Kevin Williams served as a Research Consultant and Principal Investigator for a program he co-founded in January 2006 with a $52,000 grant that was awarded to him from Omega Psi Phi Fraternity Inc., International office. The program created a research think tank entitled “The Bishop Edgar A. Love Bridge Builders Program” which was housed in the Institute for Faith-Health Leadership at Interdenominational Theological Center (ITC) located in Atlanta, Ga. The first major research project for the program was conducted by Kevin, which was his dissertation study titled “A Study of Self-Determination Skills of Students with Learning Disabilities at Selected Historically Black Colleges and Universities.”

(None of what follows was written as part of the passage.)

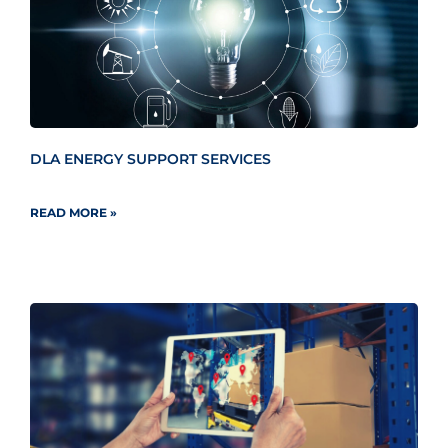
DLA ENERGY SUPPORT SERVICES
READ MORE »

Kevin has over 15 years of teaching both undergraduate and graduate courses in private, professional and public universities. Pulling from the late great Dr. Benjamin E. Mays and his Grandfather Dr. Edward B. Williams, Kevin developed a pedagogical interest that he refers to as “uplift” education. Kevin believes a person using uplift education values the learner’s contribution in the classroom and challenges the student to be great in critical thinking, writing and oral delivery. An uplift educator also challenges the learner to think about the larger contribution that he or she can make through his or her education and career.
In 2013, he was awarded the CeDAR Honors Trailblazer Award for his exceptional accomplishments as a FAMU alumnus and advocate for persons with disabilities. The Trailblazer award is the highest honor given by The Center for Disability Access and Resources at Florida A&M University.
Healthcare Leadership, Organization Leadership, Research Methods
Research and professional interests
Kevin’s current research focus is on African American students living with learning disabilities, and the health and education outcomes of those students. Other research interests of Dr. Williams include health services research, health workforce research, health policy research and leadership, and “Uplift” education.